↓↓↓
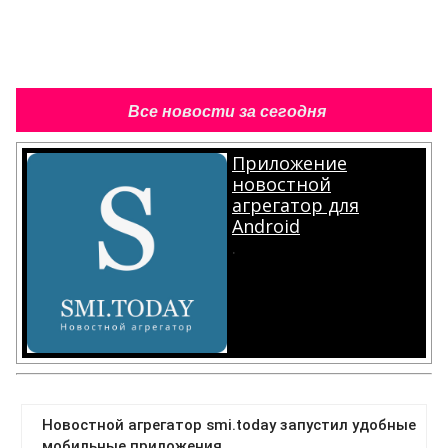
Все новости за сегодня
Приложение
новостной
агрегатор для
Android
.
↑↑↑
Brief: Please set down every record exactly as it appears, leaving out the pictures.

Result for this exercise:
Все новости за сегодня
Приложение
новостной
агрегатор для
Android
.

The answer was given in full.